#### Data provided ####

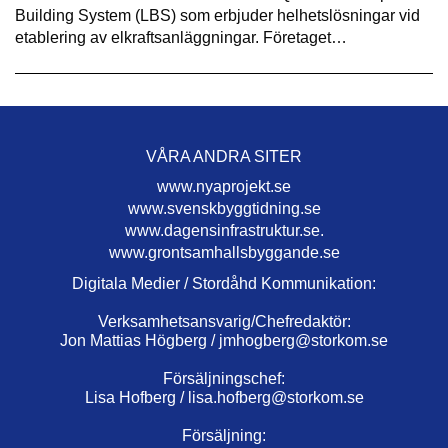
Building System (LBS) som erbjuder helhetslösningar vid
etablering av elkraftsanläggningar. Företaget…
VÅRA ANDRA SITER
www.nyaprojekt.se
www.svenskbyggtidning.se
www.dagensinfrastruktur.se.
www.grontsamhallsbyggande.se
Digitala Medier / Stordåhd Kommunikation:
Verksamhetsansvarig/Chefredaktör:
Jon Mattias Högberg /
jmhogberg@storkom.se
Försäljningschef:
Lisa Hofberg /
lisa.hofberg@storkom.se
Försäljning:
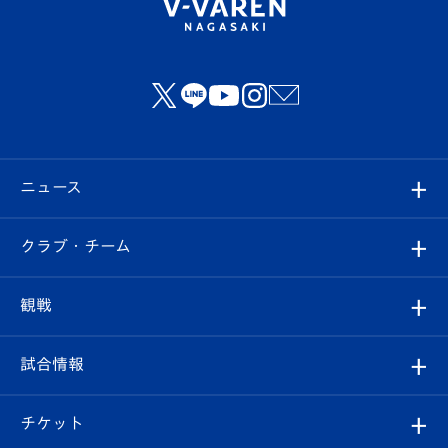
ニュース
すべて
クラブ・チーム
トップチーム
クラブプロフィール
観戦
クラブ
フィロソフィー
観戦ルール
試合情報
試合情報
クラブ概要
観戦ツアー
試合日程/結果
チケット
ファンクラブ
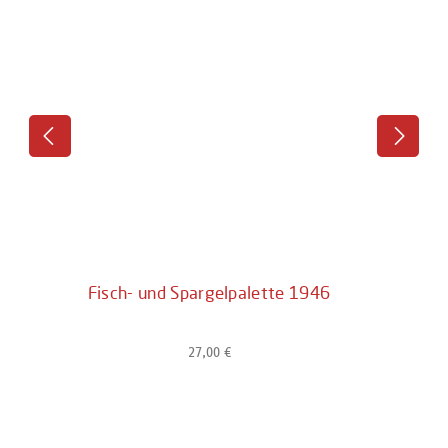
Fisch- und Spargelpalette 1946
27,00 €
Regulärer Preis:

####
#### Data provided ####

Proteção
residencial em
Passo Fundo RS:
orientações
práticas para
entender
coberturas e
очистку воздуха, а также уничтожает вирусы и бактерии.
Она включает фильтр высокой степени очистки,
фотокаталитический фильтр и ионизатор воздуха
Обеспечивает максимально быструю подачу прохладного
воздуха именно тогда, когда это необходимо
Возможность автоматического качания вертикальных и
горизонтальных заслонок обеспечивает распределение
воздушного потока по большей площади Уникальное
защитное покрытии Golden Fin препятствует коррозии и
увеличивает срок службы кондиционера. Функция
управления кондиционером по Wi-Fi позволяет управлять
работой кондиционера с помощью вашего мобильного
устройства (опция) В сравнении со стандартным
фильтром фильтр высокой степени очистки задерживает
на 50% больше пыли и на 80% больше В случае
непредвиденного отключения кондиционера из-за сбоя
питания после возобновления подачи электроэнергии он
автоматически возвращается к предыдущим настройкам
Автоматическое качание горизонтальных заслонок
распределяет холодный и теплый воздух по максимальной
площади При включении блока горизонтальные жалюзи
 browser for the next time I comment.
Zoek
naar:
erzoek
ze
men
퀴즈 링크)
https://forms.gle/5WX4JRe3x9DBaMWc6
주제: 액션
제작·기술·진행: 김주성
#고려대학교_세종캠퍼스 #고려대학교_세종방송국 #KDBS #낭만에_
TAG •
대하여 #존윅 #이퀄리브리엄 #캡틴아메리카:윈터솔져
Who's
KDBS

####
#### Data provided ####

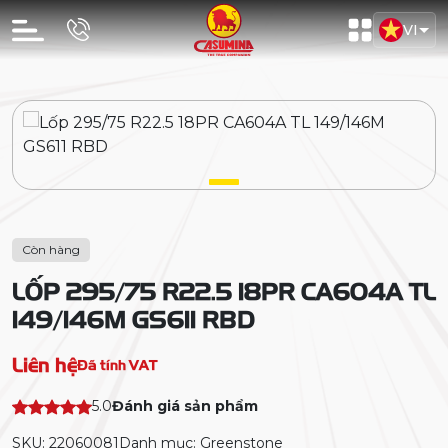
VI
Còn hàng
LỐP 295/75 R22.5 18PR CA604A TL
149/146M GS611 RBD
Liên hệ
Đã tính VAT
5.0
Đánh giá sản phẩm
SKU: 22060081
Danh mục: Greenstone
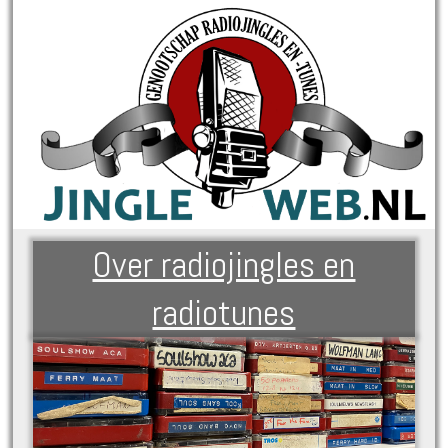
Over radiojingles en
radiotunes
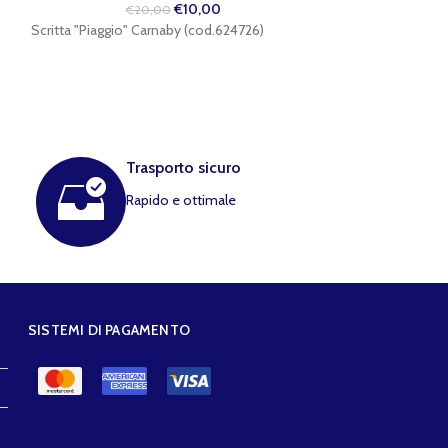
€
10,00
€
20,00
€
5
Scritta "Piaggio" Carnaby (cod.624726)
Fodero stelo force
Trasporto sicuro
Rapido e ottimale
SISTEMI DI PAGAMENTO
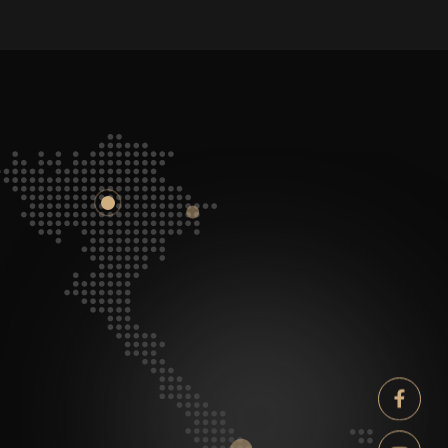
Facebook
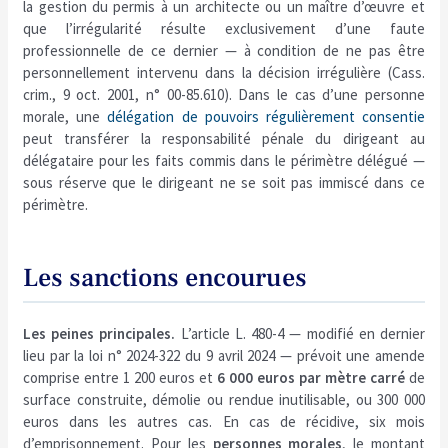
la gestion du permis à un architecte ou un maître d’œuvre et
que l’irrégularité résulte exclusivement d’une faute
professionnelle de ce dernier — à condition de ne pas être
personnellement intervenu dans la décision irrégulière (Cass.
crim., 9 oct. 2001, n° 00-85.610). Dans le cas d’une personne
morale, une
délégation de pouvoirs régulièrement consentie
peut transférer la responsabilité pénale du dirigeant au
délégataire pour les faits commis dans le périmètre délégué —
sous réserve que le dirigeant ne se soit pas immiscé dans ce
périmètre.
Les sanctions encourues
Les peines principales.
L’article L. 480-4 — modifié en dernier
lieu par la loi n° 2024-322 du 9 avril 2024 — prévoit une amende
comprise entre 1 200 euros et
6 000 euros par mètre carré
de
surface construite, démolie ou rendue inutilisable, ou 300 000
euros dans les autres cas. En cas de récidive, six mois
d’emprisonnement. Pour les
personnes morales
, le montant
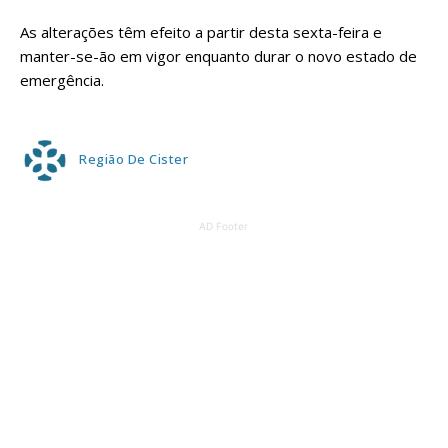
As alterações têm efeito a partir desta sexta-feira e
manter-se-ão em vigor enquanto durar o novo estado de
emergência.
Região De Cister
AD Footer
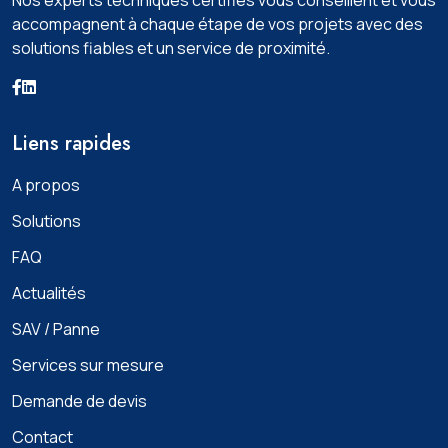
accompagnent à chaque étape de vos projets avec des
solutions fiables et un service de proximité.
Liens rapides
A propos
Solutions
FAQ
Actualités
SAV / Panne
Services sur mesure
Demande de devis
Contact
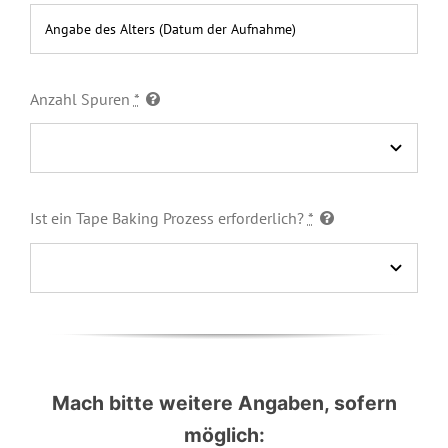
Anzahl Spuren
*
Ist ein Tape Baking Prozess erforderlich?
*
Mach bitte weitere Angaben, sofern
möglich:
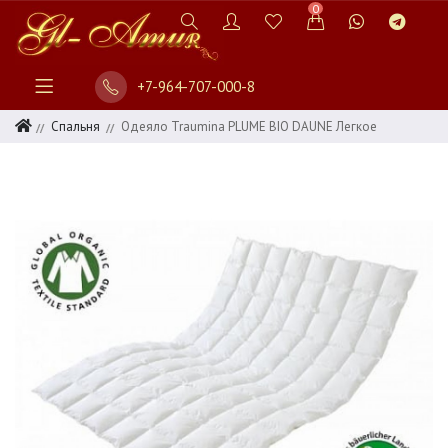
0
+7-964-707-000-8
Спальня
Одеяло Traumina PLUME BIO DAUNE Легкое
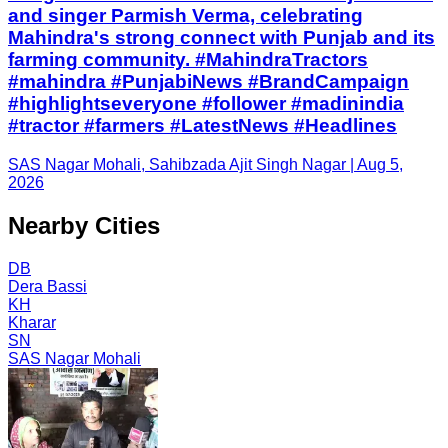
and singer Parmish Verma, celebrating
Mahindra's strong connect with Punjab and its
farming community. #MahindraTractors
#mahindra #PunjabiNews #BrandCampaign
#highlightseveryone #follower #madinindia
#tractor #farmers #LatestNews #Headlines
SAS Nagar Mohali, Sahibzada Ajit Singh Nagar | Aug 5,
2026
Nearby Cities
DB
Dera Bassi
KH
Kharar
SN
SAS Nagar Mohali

####

## What is needed
Identify each line of the material where the word "горизонтальных" shows up, and copy it.

## Answer to this exercise
горизонтальных заслонок обеспечивает распределение
Автоматическое качание горизонтальных заслонок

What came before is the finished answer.